Quantitative reverse-transcription – PCR

Relative abundances of several transcripts (Table S2) [see Additional file 4] were independently verified by SYBR Green real-time PCR according to the manufacturer's protocol (Applied Biosystems, Foster City, CA, USA). Bulk cDNA samples were synthesized from total RNA using Taqman reverse transcription reagents (Applied Biosystems, Foster City, CA, USA) and random hexamers as primers. The gene-specific primers were designed using Primer3 software [72] according to the real-time PCR guidelines, and listed in Table S2. The relative abundance of each transcript (normalized to internal control genes 16S rRNA, trpA, or lysC) with respect to the control sample was measured in triplicates and calculated according to the comparative C t method [73].

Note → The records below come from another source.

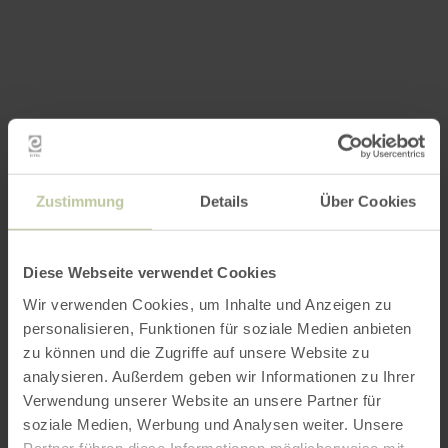
Zustimmung
Details
Über Cookies
Diese Webseite verwendet Cookies
Wir verwenden Cookies, um Inhalte und Anzeigen zu
personalisieren, Funktionen für soziale Medien anbieten
zu können und die Zugriffe auf unsere Website zu
analysieren. Außerdem geben wir Informationen zu Ihrer
Verwendung unserer Website an unsere Partner für
soziale Medien, Werbung und Analysen weiter. Unsere
Partner führen diese Informationen möglicherweise mit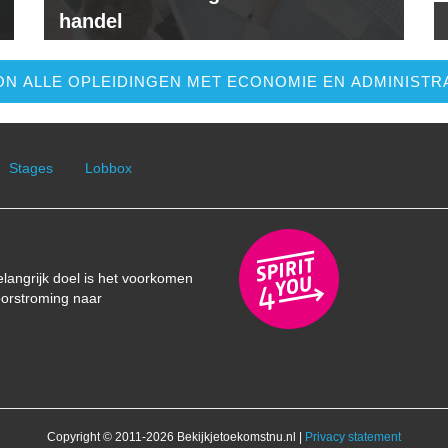
handel
N ALLE OPLEIDINGEN MET ECONOMIE EN ADMINISTR
Stages
Lobbox
elangrijk doel is het voorkomen
oorstroming naar
Copyright © 2011-2026 Bekijkjetoekomstnu.nl |
Privacy statement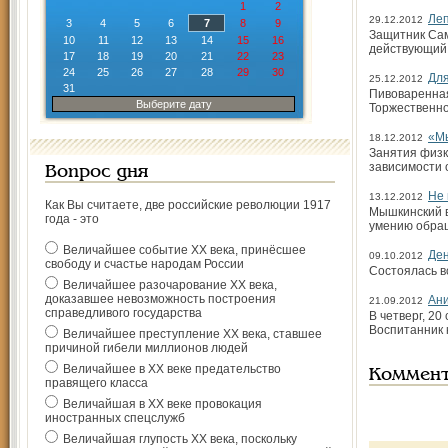
1
2
Ле
29.12.2012
3
4
5
6
7
8
9
Защитник Сам
10
11
12
13
14
15
16
действующий 
17
18
19
20
21
22
23
24
25
26
27
28
29
30
Для
25.12.2012
31
Пивоваренная
Выберите дату
Торжественно
«Мы
18.12.2012
Занятия физк
зависимости 
Вопрос дня
Не 
13.12.2012
Как Вы считаете, две российские революции 1917
Мышкинский в
года - это
умению обращ
Величайшее событие ХХ века, принёсшее
Ден
09.10.2012
свободу и счастье народам России
Состоялась в
Величайшее разочарование ХХ века,
доказавшее невозможность построения
Ани
21.09.2012
справедливого государства
В четверг, 2
Воспитанник 
Величайшее преступление ХХ века, ставшее
причиной гибели миллионов людей
Величайшее в ХХ веке предательство
Коммен
правящего класса
Величайшая в ХХ веке провокация
иностранных спецслужб
Величайшая глупость ХХ века, поскольку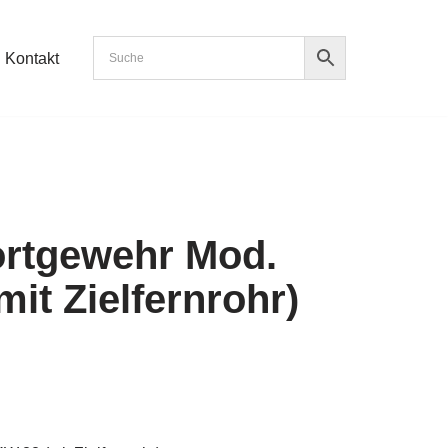
Kontakt
rtgewehr Mod.
it Zielfernrohr)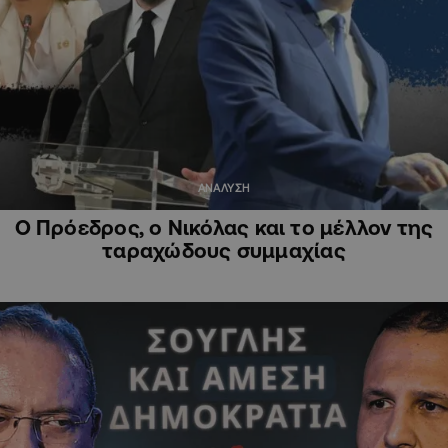
ΑΝΑΛΥΣΗ
Ο Πρόεδρος, ο Νικόλας και το μέλλον της
ταραχώδους συμμαχίας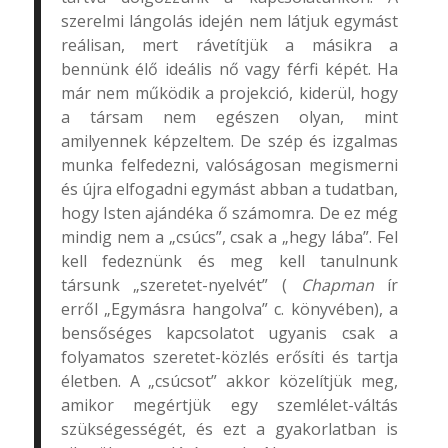
szerelmi lángolás idején nem látjuk egymást
reálisan, mert rávetítjük a másikra a
bennünk élő ideális nő vagy férfi képét. Ha
már nem működik a projekció, kiderül, hogy
a társam nem egészen olyan, mint
amilyennek képzeltem. De szép és izgalmas
munka felfedezni, valóságosan megismerni
és újra elfogadni egymást abban a tudatban,
hogy Isten ajándéka ő számomra. De ez még
mindig nem a „csúcs”, csak a „hegy lába”. Fel
kell fedeznünk és meg kell tanulnunk
társunk „szeretet-nyelvét” (
Chapman
ír
erről „Egymásra hangolva” c. könyvében), a
bensőséges kapcsolatot ugyanis csak a
folyamatos szeretet-közlés erősíti és tartja
életben. A „csúcsot” akkor közelítjük meg,
amikor megértjük egy szemlélet-váltás
szükségességét, és ezt a gyakorlatban is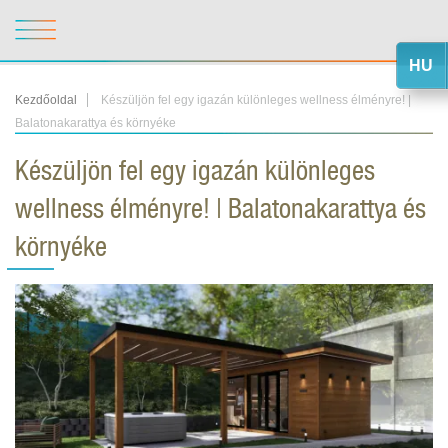
HU
Kezdőoldal
Készüljön fel egy igazán különleges wellness élményre! |
Balatonakarattya és környéke
Készüljön fel egy igazán különleges
wellness élményre! | Balatonakarattya és
környéke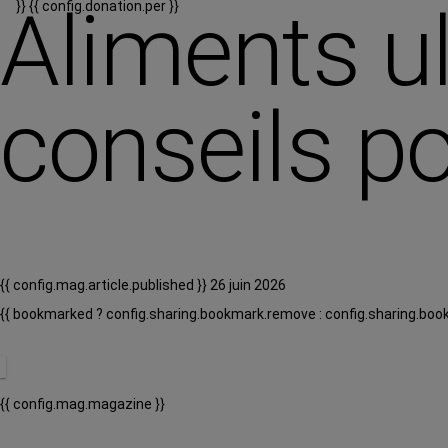
Aliments ul
}}
{{ config.donation.per }}
conseils po
{{ config.mag.article.published }} 26 juin 2026
{{ bookmarked ? config.sharing.bookmark.remove : config.sharing.boo
{{ config.mag.magazine }}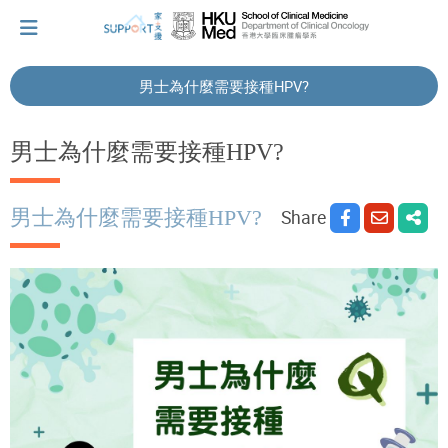
男士為什麼需要接種HPV?
I've just been told I have cancer...
男士為什麼需要接種HPV?
Let's walk together
男士為什麼需要接種HPV?
Share
Cherish every moment; love every day.
Let's take a break!
Tips and Resources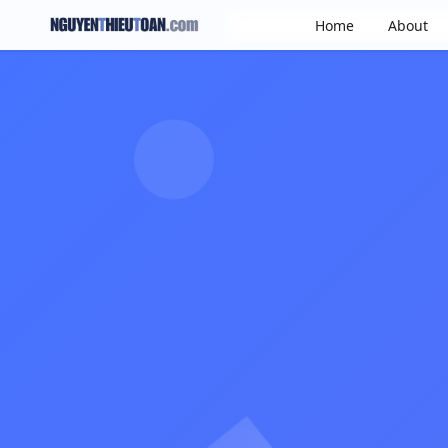
Home
About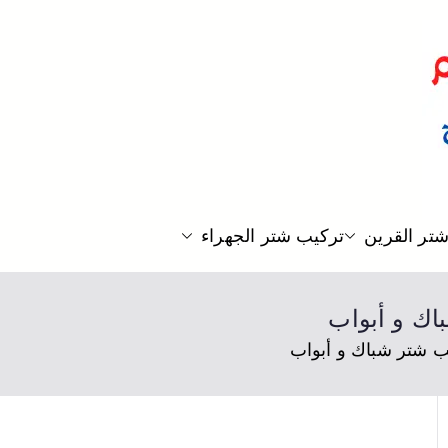
المخازن و المصانع في الكويت
تر القرين
تركيب شتر الجهراء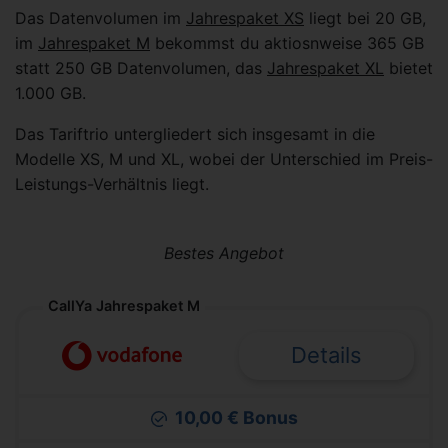
Das Datenvolumen im
Jahrespaket XS
liegt bei 20 GB,
im
Jahrespaket M
bekommst du aktiosnweise 365 GB
statt 250 GB Datenvolumen, das
Jahrespaket XL
bietet
1.000 GB.
Das Tariftrio untergliedert sich insgesamt in die
Modelle XS, M und XL, wobei der Unterschied im Preis-
Leistungs-Verhältnis liegt.
Bestes Angebot
CallYa Jahrespaket M
Details
10,00 € Bonus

Hydrogen evolution measurement

Seven ml cell samples were incubated in long cylindrical tubes with no head space under the same growth condition as that of S deprivation microarray experiment. The photoautotrophic incubation was allowed to proceed for a period of at least 24 hr before H2 was measured. Following incubation, the samples were centrifuged before H2 content of the supernatant was analyzed using a membrane inlet mass spectrophotometer (Bay Instruments, Easton, MD, USA) which has been shown effective in measuring dissolved gases in water [74] and cell culture samples [75]. The H2 content of the cell sample was calculated based on air equilibrated deionized water as a blank control. Hydrogen production was normalized by OD730 nm. The H2 evolution from a parallel +S control culture was also measured. The measurements were performed in technical triplicates.

Microarray data availability

The microarray data are accessible online through NCBI Gene Expression Omnibus (GEO) [76] series accession number GSE11970.